Your goal
Could you copy out every line of the data where the word "Gracias" occurs?

Study material

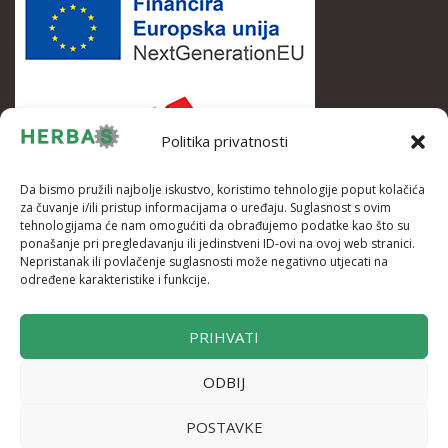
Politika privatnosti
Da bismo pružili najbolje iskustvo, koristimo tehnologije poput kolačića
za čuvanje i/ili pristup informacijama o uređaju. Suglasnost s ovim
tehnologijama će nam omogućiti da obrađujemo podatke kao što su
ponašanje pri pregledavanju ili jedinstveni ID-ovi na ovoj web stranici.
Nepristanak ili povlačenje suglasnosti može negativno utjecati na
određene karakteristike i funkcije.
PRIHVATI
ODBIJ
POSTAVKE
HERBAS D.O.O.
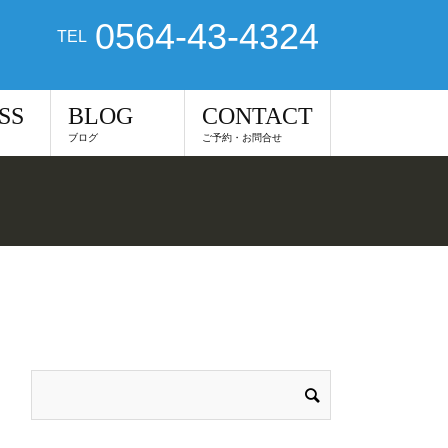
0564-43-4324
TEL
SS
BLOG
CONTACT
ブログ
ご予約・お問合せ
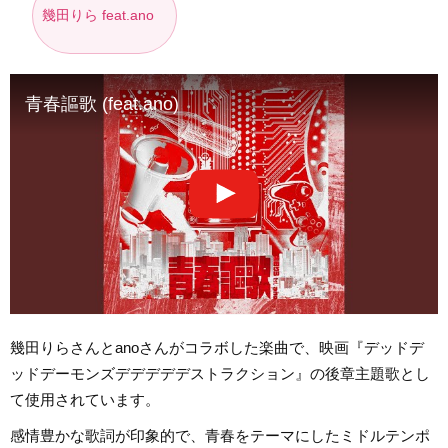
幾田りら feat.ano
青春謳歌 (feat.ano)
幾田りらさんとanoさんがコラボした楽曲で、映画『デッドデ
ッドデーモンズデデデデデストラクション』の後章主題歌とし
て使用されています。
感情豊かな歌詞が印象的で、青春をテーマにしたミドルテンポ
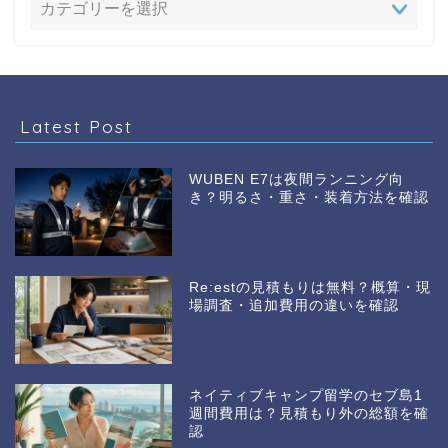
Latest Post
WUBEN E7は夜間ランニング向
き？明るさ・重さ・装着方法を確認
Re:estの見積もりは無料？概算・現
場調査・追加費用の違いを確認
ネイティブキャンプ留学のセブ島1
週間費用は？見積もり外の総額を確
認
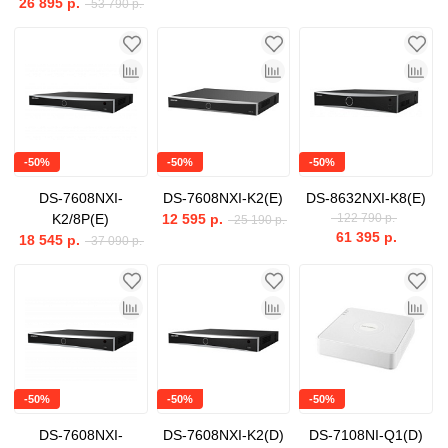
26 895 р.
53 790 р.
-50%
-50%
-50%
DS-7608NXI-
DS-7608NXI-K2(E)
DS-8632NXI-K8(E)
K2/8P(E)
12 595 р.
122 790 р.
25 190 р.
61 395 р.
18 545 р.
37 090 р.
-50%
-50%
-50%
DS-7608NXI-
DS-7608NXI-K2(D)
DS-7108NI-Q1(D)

---

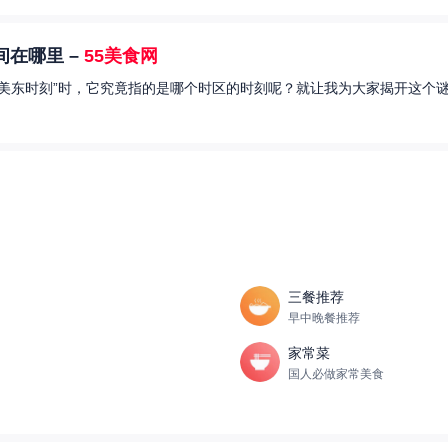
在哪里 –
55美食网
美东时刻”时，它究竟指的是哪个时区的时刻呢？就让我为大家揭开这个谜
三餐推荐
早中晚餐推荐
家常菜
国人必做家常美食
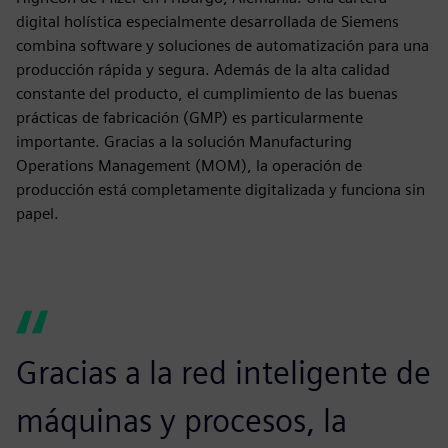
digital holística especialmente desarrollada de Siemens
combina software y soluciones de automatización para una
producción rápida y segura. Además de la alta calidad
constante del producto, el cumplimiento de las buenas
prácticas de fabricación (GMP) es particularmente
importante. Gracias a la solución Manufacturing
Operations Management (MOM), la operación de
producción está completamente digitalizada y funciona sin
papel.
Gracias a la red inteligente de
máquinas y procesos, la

Output of the task
importante. Gracias a la solución Manufacturing
Gracias a la red inteligente de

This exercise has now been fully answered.